Мы прошли через большую комнату, посредине которой стоял круглый стол и кресла в полотняных, давно не стиранных чехлах; на стенах висели натюрморты — битая дичь и сверкающая чешуей, скользкая, словно пахнущая морем рыба, корзины цветов и земляники. В углу бронзовая девушка поднимала вытянутой рукой факел, на ее плечах и руках серела пыль.
В комнате, где жил Шустов, стоял только диван, стул и маленький изящный столик; что-то говорило, что раньше в этой комнате жила женщина. Над столом висела большая копия рафаэлевской Мадонны, фотография самодовольного черноусого красавца в капитанских погонах и под ней — букетик бессмертников. На полу, возле дивана, стояла глубокая тарелка, полная окурков.
— Садись, — показал на стул Шустов, а сам закурил и прошелся по комнате, прислушиваясь к неясному шуму в соседней комнате. — Куришь?
— Нет.
— Молодец. Дурацкая привычка. Но — иногда легче. Слабость, конечно. Ты будешь дворничать вместо него?
— Не знаю. Если возьмут.
Из соседней комнаты женский голос слабо, чуть слышно позвал:
— Ия!
Шустов сердито бросил окурок в тарелку на полу, кивнул мне: «Сейчас» — и ушел, плотно притворив за собой дверь. Я сидел, прислушивался.
Напротив меня висели старинные стенные часы, циферблат, обвитый резными из дерева листочками, из окошка которого когда-то, наверное, выскакивала кукушка, отсчитывая часы.
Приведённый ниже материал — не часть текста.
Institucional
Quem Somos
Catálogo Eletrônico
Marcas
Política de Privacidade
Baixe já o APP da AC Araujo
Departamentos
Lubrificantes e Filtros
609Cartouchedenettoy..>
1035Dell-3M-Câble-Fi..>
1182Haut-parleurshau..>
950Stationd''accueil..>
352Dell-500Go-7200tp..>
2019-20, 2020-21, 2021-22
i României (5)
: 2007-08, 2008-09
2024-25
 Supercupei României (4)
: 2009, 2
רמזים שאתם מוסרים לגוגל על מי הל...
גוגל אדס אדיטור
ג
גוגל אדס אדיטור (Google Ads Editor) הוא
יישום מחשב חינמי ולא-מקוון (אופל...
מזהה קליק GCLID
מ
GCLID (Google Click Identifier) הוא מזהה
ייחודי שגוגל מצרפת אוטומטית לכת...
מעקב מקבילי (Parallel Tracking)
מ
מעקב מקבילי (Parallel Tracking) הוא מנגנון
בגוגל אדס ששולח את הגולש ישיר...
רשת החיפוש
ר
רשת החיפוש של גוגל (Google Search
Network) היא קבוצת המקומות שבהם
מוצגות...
Теперь часы стояли, медный диск маятника, напоминавший луну, смотрел в комнату, как глаз внезапно застывшего времени.
Вернулся Шустов, лицо его было озабоченно.
— Так вот, — сказал он. — Там, — показал на дверь соседней комнаты, — жена. Ну, понимаешь, — жена. Больная. Понимаешь? Надо, чтобы всегда было тепло. Где-то достать дров, натопить, принести воды. Все это делал старик… Ну, а теперь…
Он прошелся по комнате, остановился возле меня.
— Будешь приходить утром и вечером. Так?
И снова из соседней комнаты позвал гаснущий женский голос:
— Ия!
Шустов снова ушел. На этот раз он прикрыл дверь неплотно, и до меня доносились их голоса, сердитый — Шустова и женский — слабый и капризно-нежный. Она говорила:
— Ну, милый, мне так трудно, когда тебя нет. Как будто всю жизнь ночь. И — лед.